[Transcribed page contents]
:::

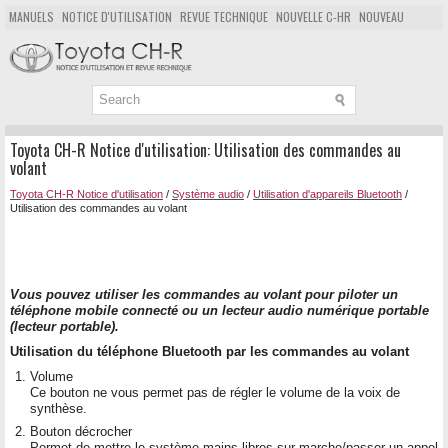
MANUELS
NOTICE D'UTILISATION
REVUE TECHNIQUE
NOUVELLE C-HR
NOUVEAU
POPULAIRE
PLAN DU SITE
CHERCHER
Toyota CH-R Notice d'utilisation: Utilisation des commandes au
volant
Toyota CH-R Notice d'utilisation
/
Système audio
/
Utilisation d'appareils Bluetooth
/
Utilisation des commandes au volant
Vous pouvez utiliser les commandes au volant pour piloter un
téléphone mobile connecté ou un lecteur audio numérique portable
(lecteur portable).
Utilisation du téléphone Bluetooth par les commandes au volant
Volume
Ce bouton ne vous permet pas de régler le volume de la voix de
synthèse.
Bouton décrocher
Permet de mettre le système mains libres sur marche/passer un appel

:::

WHAT THE TASK REQUIRES:
Copy out all the data exactly, skipping the pictures.

TASK RESULT:
MANUELS
NOTICE D'UTILISATION
REVUE TECHNIQUE
NOUVELLE C-HR
NOUVEAU
POPULAIRE
PLAN DU SITE
CHERCHER
Toyota CH-R Notice d'utilisation: Utilisation des commandes au
volant
Toyota CH-R Notice d'utilisation
/
Système audio
/
Utilisation d'appareils Bluetooth
/
Utilisation des commandes au volant
Vous pouvez utiliser les commandes au volant pour piloter un
téléphone mobile connecté ou un lecteur audio numérique portable
(lecteur portable).
Utilisation du téléphone Bluetooth par les commandes au volant
Volume
Ce bouton ne vous permet pas de régler le volume de la voix de
synthèse.
Bouton décrocher
Permet de mettre le système mains libres sur marche/passer un appel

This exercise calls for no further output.